_THE TASK_. Using the data that follows, give again word for word the lines between the one holding "recruiting and marketing" and the one holding "match based regarding, obviously, plan", inclusive. Omit the pictures.

=-=-=-=-=

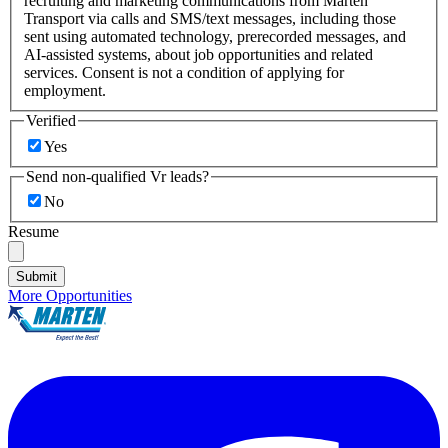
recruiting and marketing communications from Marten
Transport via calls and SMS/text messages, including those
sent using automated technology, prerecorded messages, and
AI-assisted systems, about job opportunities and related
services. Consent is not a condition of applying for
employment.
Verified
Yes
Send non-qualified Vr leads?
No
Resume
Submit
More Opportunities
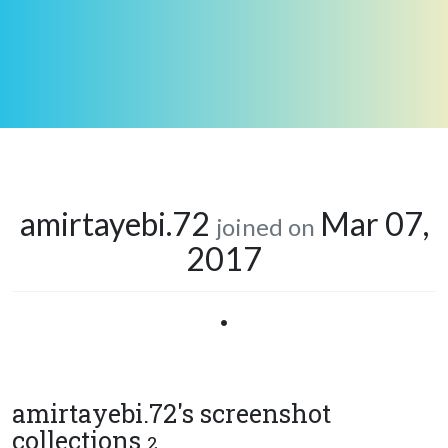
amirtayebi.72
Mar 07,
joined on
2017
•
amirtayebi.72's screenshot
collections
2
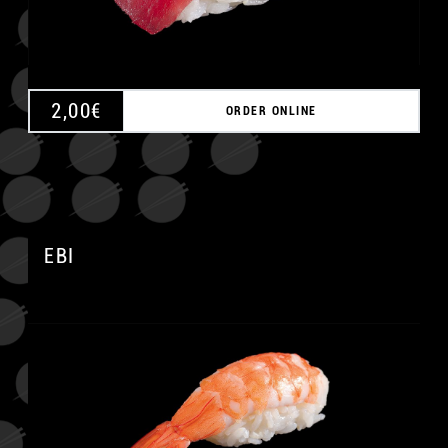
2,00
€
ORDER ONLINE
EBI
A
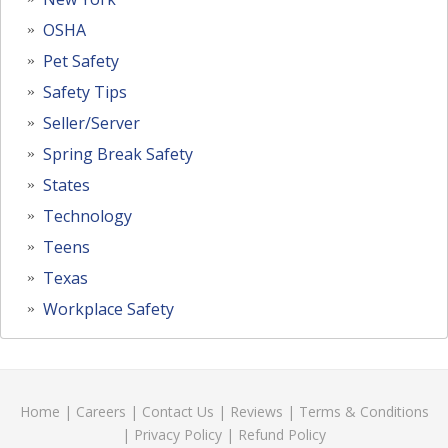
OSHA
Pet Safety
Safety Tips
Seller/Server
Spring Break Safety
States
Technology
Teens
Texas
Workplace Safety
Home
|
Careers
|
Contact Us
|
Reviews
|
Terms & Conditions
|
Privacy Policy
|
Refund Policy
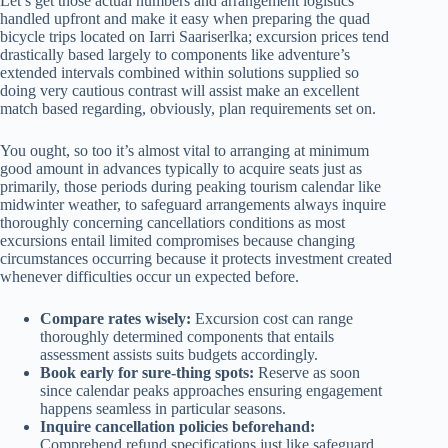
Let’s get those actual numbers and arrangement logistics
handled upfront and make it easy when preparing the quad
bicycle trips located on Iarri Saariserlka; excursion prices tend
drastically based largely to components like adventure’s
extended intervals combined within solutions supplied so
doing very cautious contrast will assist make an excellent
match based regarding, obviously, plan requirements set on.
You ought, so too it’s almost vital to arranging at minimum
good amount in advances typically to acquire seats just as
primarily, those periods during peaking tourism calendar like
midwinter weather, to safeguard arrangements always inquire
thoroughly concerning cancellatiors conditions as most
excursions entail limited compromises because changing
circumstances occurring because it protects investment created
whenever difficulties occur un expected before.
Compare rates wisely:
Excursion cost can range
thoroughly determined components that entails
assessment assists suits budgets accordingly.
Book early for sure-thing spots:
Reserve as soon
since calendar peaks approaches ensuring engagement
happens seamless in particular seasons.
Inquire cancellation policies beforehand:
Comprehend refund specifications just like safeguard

=-=-=-=-=

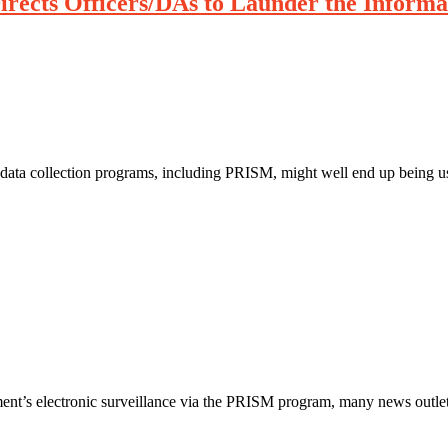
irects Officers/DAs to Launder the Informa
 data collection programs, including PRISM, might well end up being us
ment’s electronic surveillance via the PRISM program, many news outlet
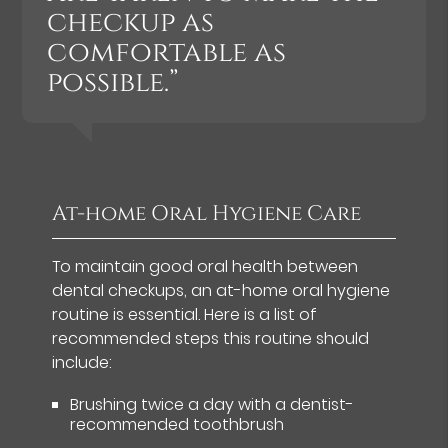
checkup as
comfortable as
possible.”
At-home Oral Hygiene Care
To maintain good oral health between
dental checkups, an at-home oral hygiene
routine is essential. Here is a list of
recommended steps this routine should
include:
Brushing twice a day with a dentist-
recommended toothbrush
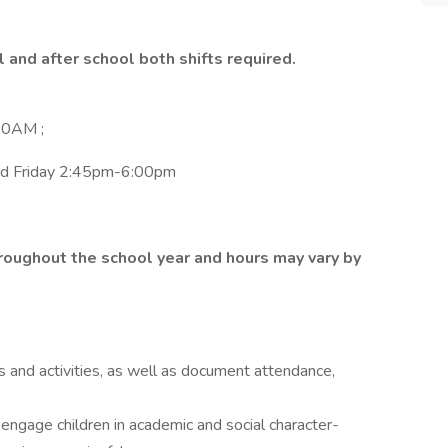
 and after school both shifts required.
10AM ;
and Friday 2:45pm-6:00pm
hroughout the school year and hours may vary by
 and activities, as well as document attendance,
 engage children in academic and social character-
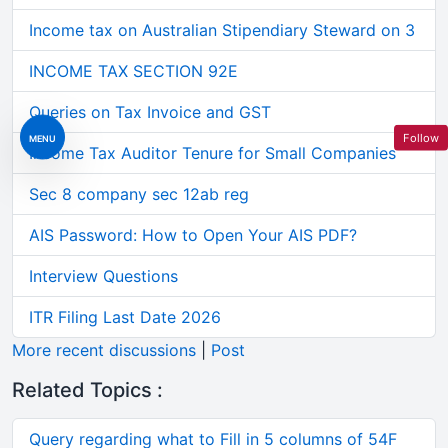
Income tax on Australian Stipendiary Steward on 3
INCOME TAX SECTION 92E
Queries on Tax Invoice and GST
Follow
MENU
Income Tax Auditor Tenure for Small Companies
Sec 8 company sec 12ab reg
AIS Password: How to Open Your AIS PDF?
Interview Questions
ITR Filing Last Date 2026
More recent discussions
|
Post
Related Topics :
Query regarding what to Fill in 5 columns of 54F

=-=-=-=-=

_OUTPUT FOR THIS TASK_.
recruiting and marketing communications from Marten
Transport via calls and SMS/text messages, including those
sent using automated technology, prerecorded messages, and
AI-assisted systems, about job opportunities and related
services. Consent is not a condition of applying for
employment.
Verified
Yes
Send non-qualified Vr leads?
No
Resume
Submit
More Opportunities
amirtayebi.72
Mar 07,
joined on
2017
•
amirtayebi.72's screenshot
collections
2
2,00
€
ORDER ONLINE
EBI
A
OSHA
Pet Safety
Safety Tips
Seller/Server
Spring Break Safety
States
Technology
Teens
Texas
Workplace Safety
Home
|
Careers
|
Contact Us
|
Reviews
|
Terms & Conditions
|
Privacy Policy
|
Refund Policy
Let’s get those actual numbers and arrangement logistics
handled upfront and make it easy when preparing the quad
bicycle trips located on Iarri Saariserlka; excursion prices tend
drastically based largely to components like adventure’s
extended intervals combined within solutions supplied so
doing very cautious contrast will assist make an excellent
match based regarding, obviously, plan requirements set on.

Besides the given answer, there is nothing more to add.